[[ DATA EXTRACT open ]]
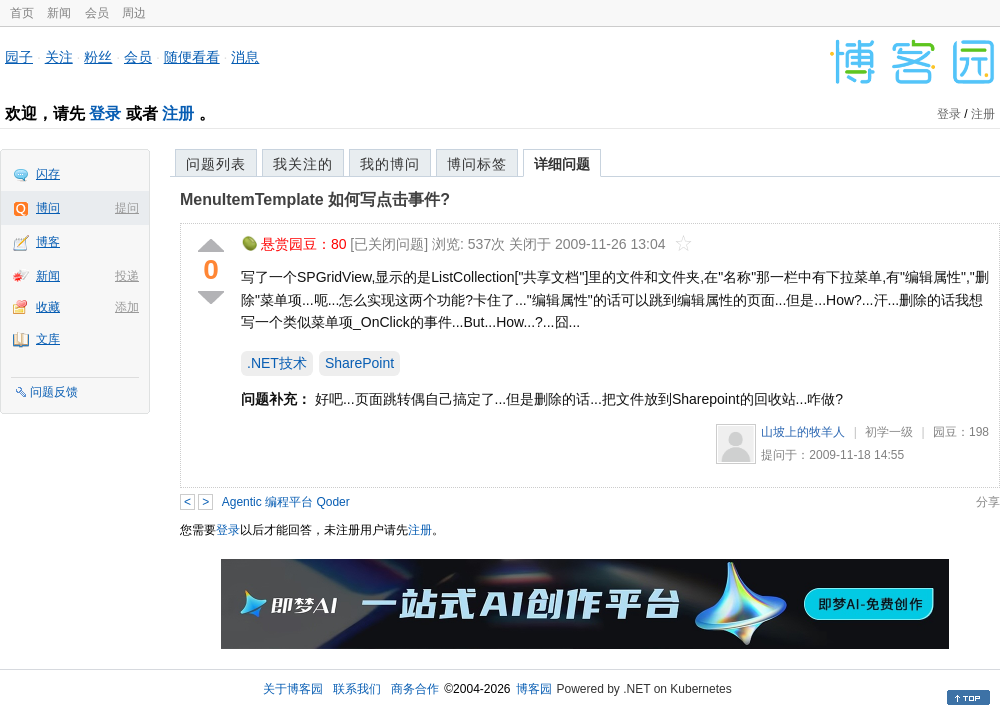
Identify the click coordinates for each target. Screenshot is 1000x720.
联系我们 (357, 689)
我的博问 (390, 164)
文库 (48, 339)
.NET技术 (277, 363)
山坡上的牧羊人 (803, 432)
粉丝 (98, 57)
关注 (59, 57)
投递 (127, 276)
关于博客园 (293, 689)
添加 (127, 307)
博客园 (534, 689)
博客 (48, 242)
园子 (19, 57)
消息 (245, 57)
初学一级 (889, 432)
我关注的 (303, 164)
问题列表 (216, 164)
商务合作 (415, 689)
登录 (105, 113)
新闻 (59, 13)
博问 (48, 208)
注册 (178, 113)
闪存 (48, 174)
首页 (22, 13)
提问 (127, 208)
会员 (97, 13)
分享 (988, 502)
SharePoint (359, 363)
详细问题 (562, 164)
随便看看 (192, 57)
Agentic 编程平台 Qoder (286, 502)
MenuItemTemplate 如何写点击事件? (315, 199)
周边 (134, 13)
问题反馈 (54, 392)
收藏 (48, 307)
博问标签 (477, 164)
[[ DATA EXTRACT closed ]]
Return the complete material exactly as it appears, without images.

Identify the click coordinates for each target. Screenshot is 1000x720.
联系我们 (357, 689)
我的博问 (390, 164)
文库 (48, 339)
.NET技术 (277, 363)
山坡上的牧羊人 (803, 432)
粉丝 (98, 57)
关注 (59, 57)
投递 (127, 276)
关于博客园 (293, 689)
添加 (127, 307)
博客园 (534, 689)
博客 (48, 242)
园子 (19, 57)
消息 (245, 57)
初学一级 (889, 432)
我关注的 (303, 164)
问题列表 (216, 164)
商务合作 (415, 689)
登录 (105, 113)
新闻 (59, 13)
博问 (48, 208)
注册 (178, 113)
闪存 (48, 174)
首页 (22, 13)
提问 (127, 208)
会员 (97, 13)
分享 (988, 502)
SharePoint (359, 363)
详细问题 (562, 164)
随便看看 (192, 57)
Agentic 编程平台 Qoder (286, 502)
MenuItemTemplate 如何写点击事件? (315, 199)
周边 (134, 13)
问题反馈 (54, 392)
收藏 (48, 307)
博问标签 (477, 164)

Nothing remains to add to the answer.